### Collected data entries
***

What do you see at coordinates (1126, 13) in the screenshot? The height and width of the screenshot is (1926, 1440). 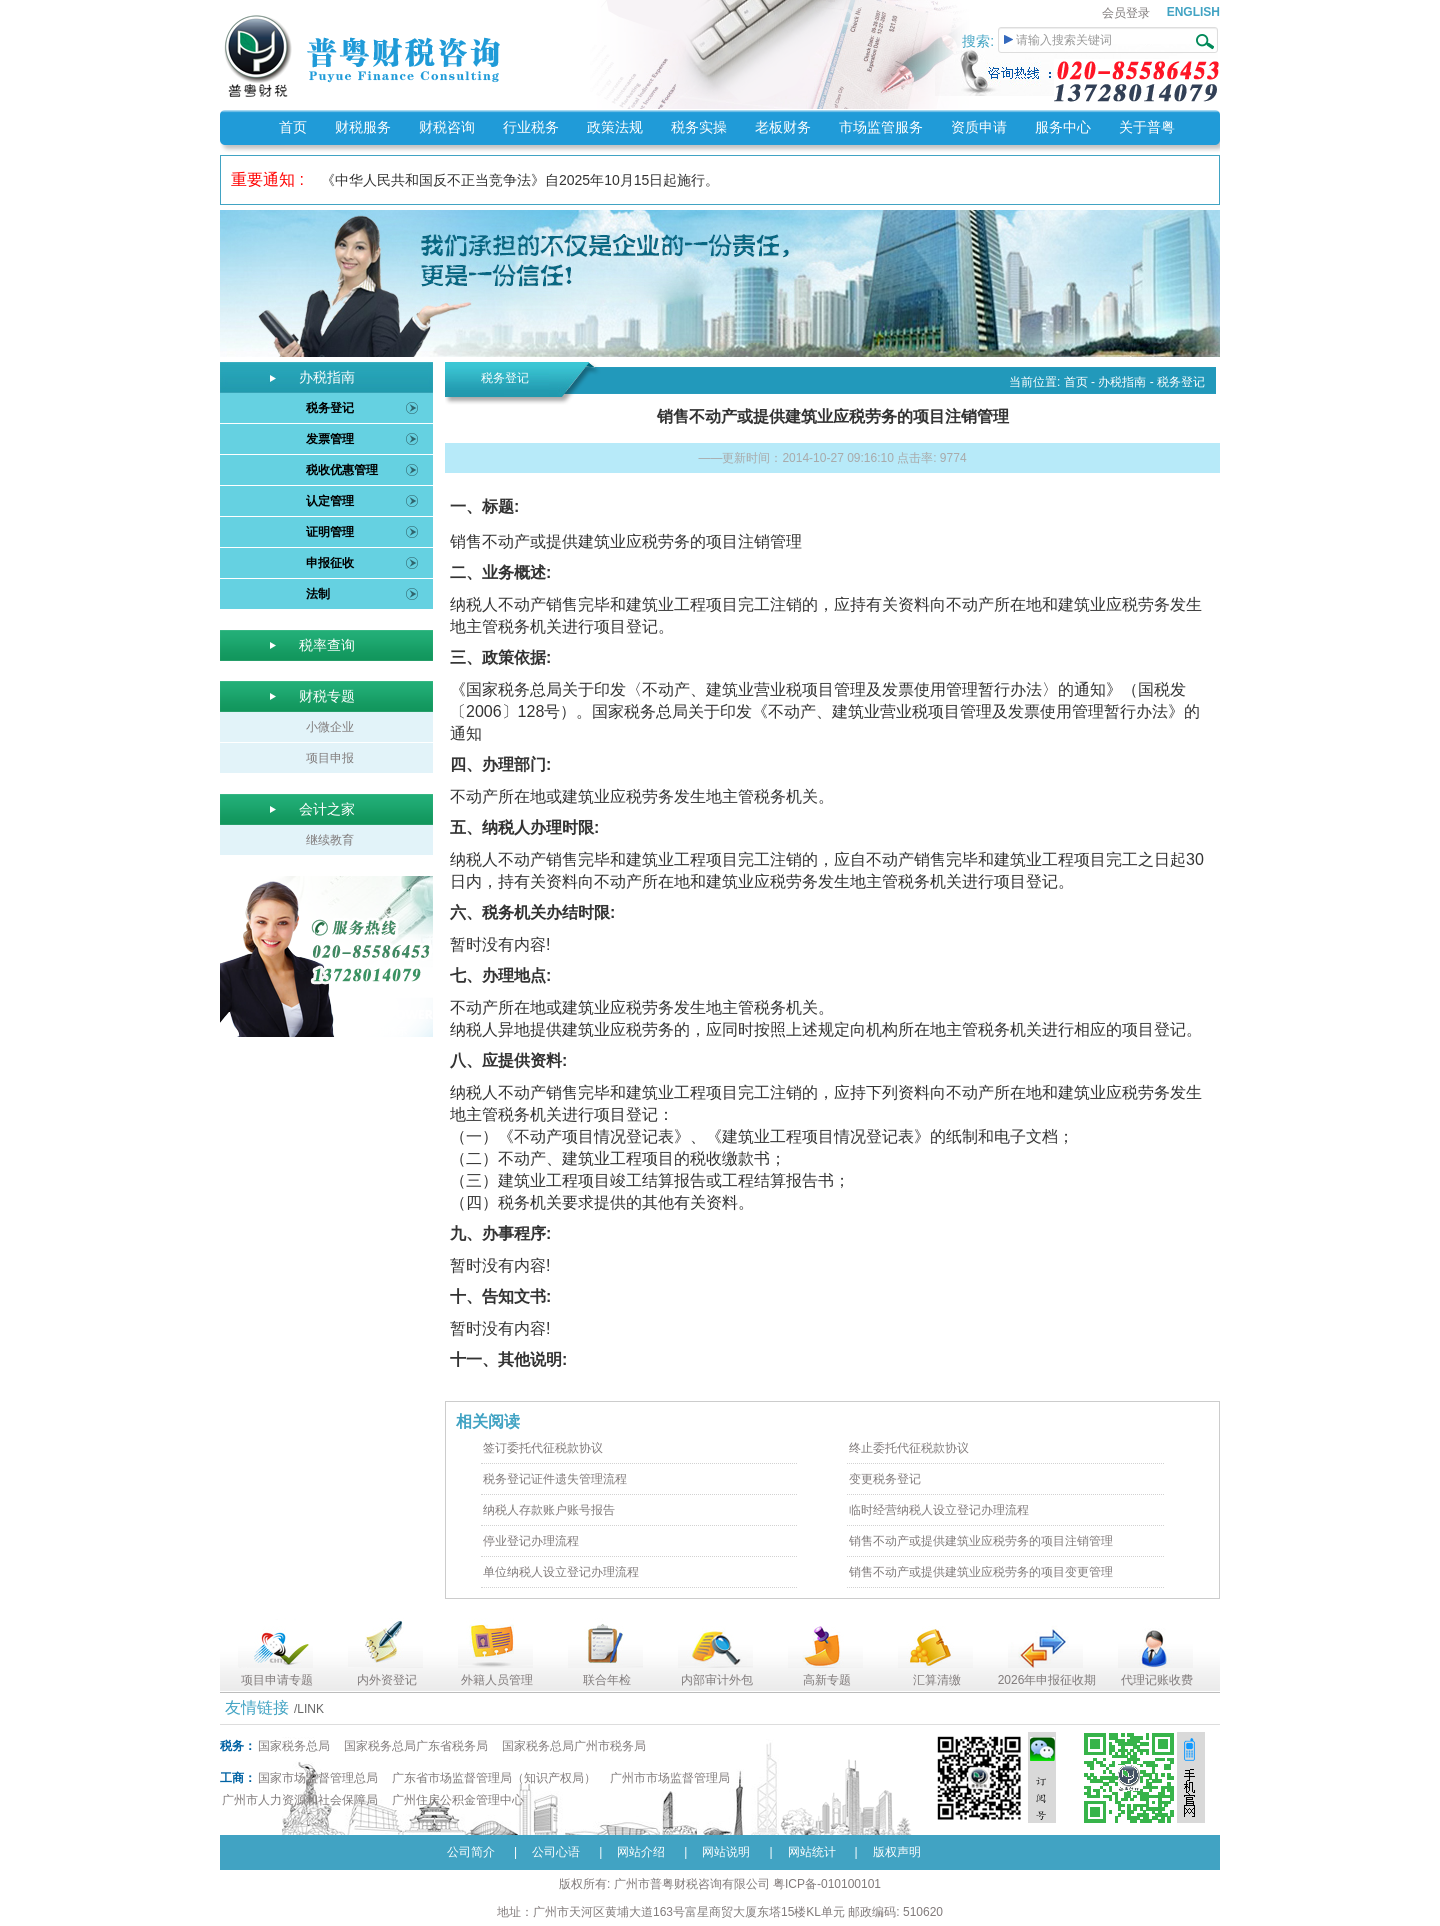 I see `会员登录` at bounding box center [1126, 13].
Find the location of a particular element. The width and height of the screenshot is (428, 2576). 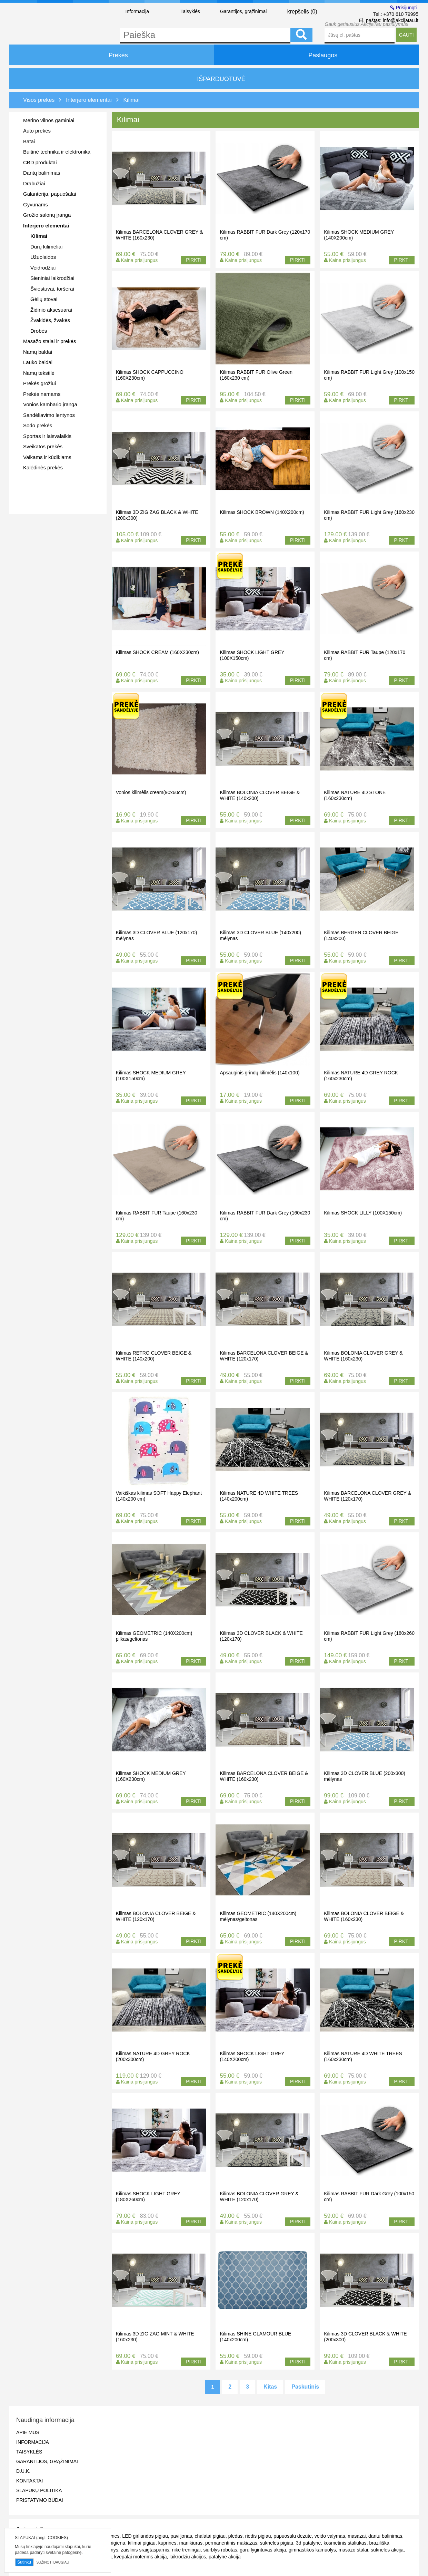

D.U.K. is located at coordinates (23, 2471).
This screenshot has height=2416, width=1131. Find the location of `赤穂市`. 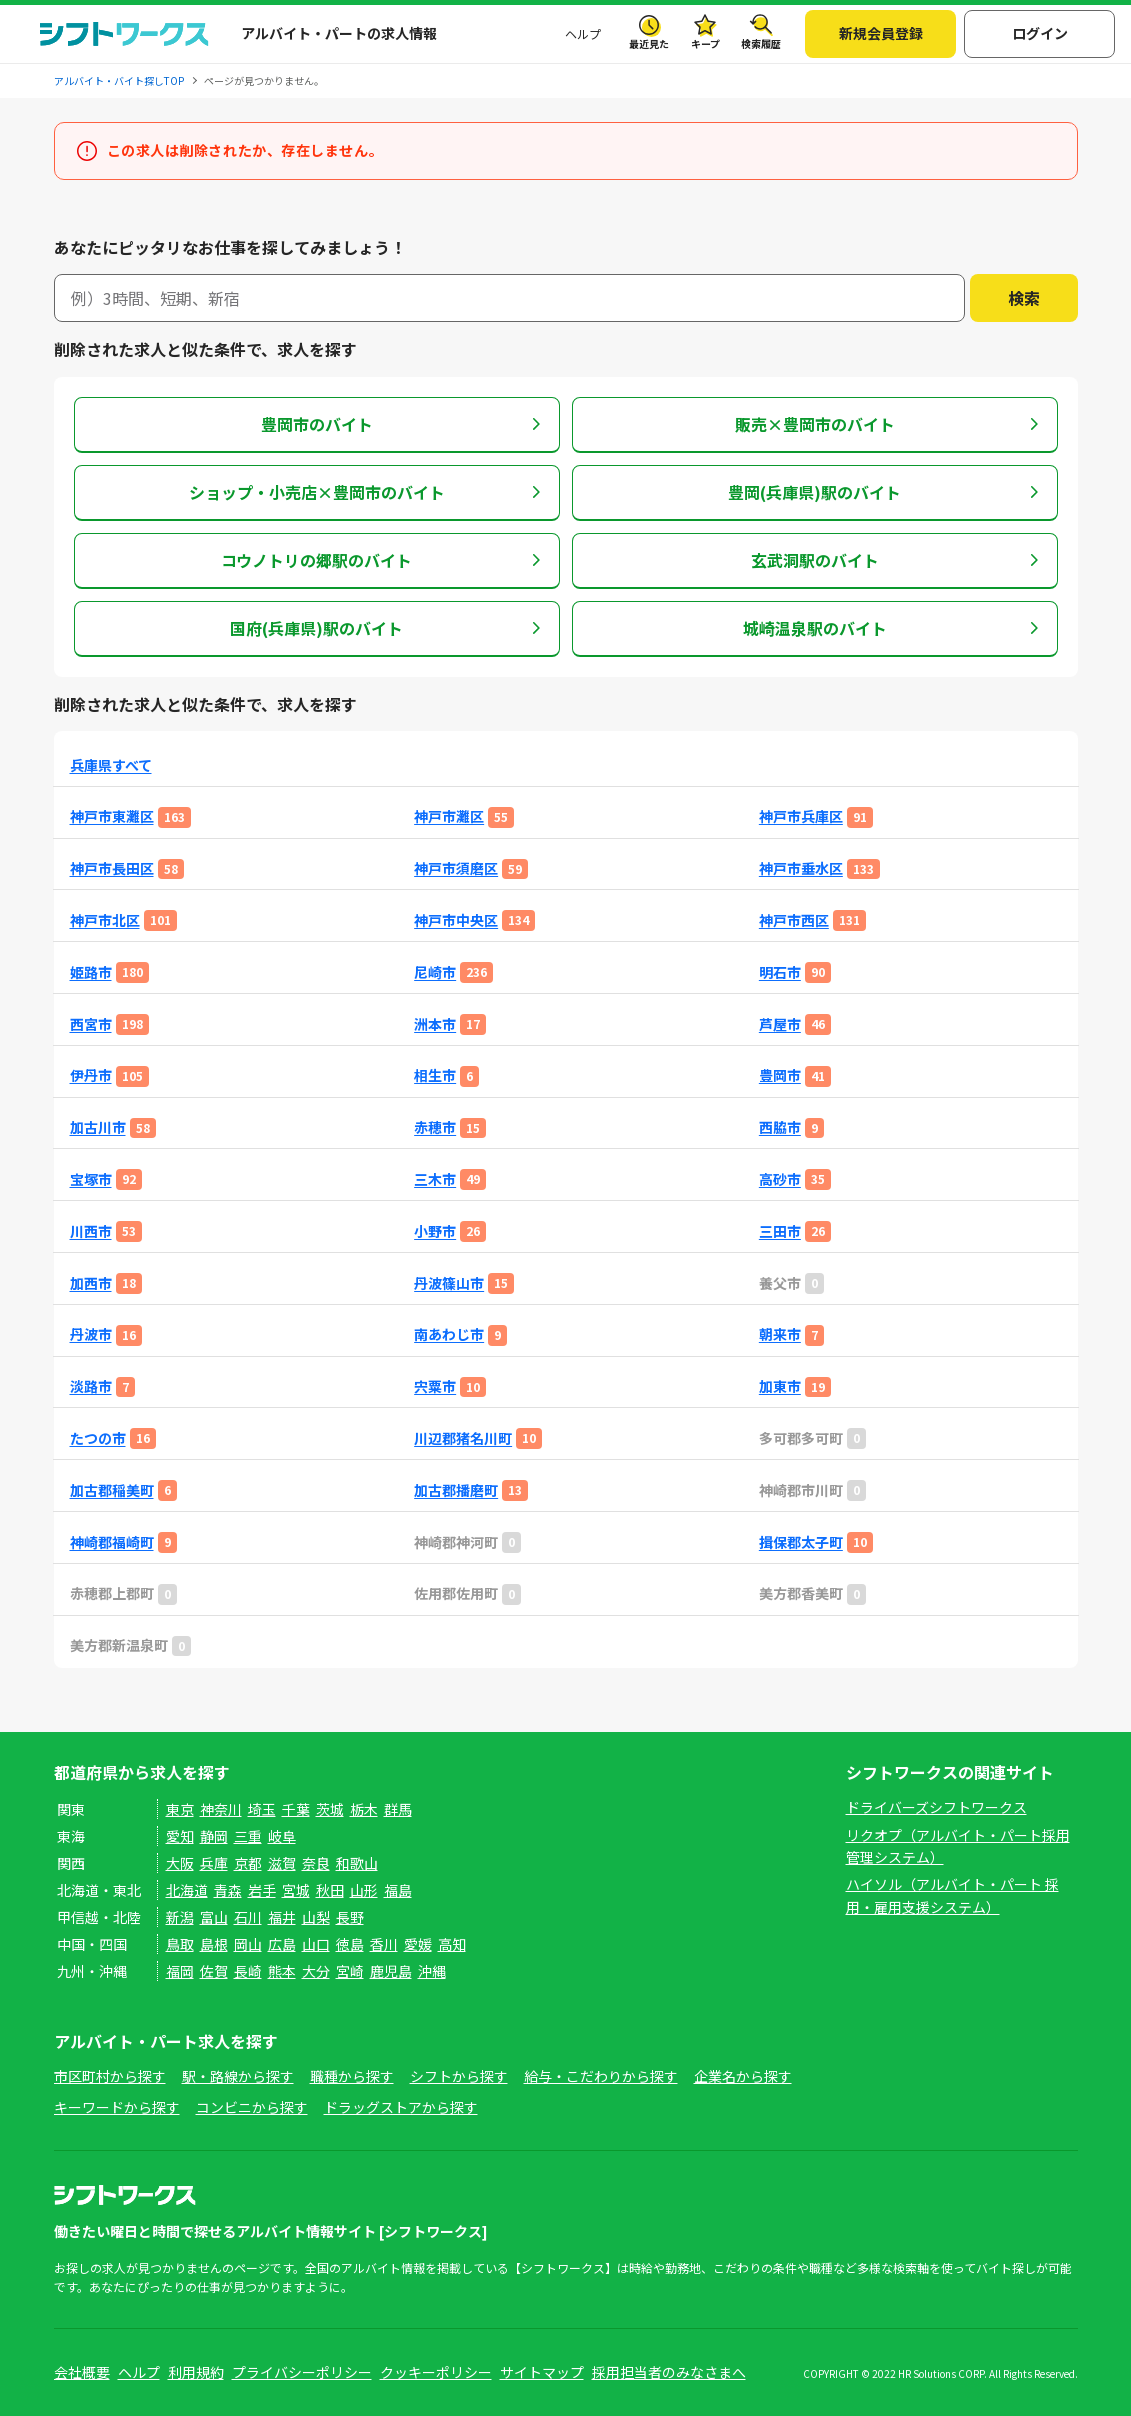

赤穂市 is located at coordinates (435, 1127).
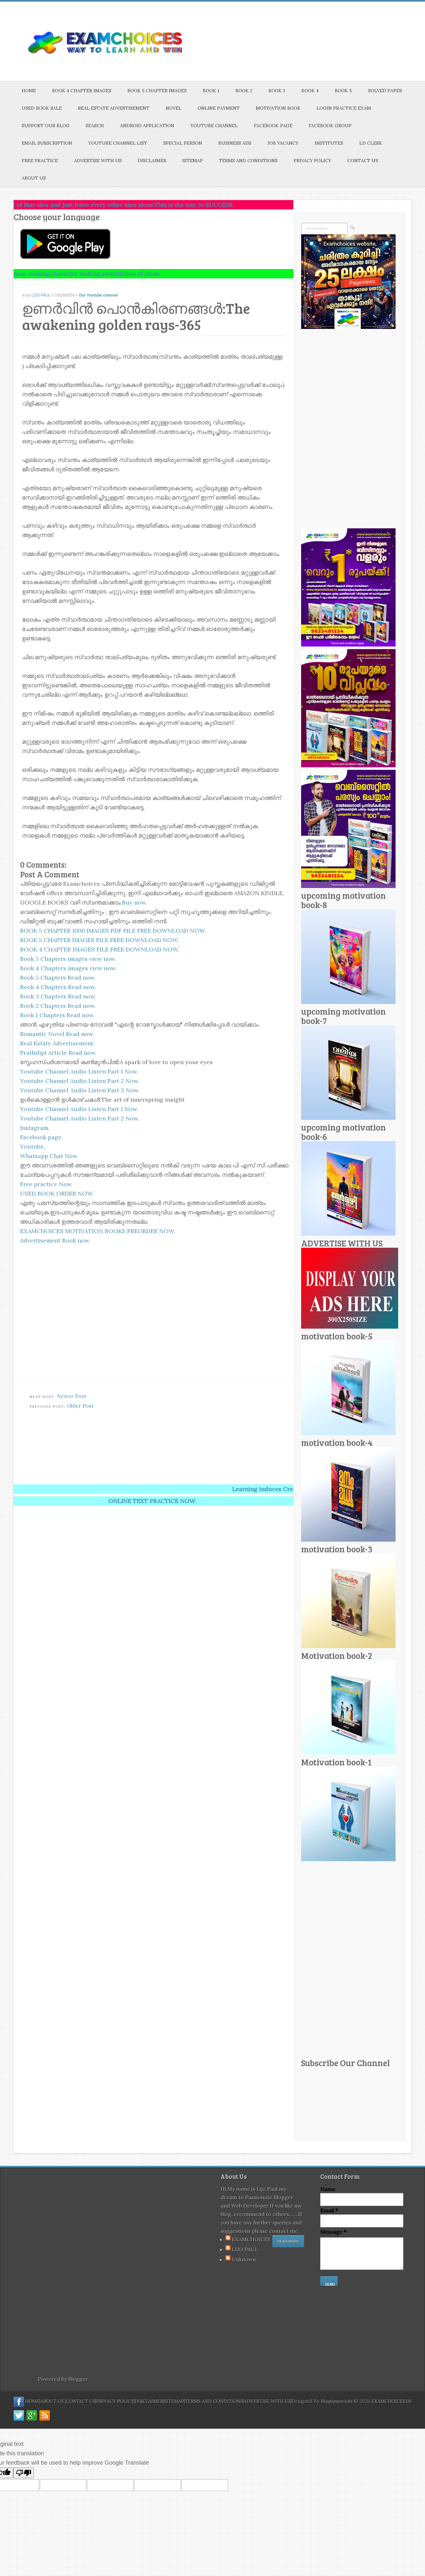 The height and width of the screenshot is (2576, 425). Describe the element at coordinates (362, 160) in the screenshot. I see `CONTACT US` at that location.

***

### Directions for this task
Reproduce the lines from the line containing "This screenshot has" through the end of the records above, exactly and inclusively, omitting pictures.

### Task solution
This screenshot has height=2416, width=1131. Find the location of `赤穂市`. 

赤穂市 is located at coordinates (435, 1127).
 The height and width of the screenshot is (2576, 425). Describe the element at coordinates (362, 160) in the screenshot. I see `CONTACT US` at that location.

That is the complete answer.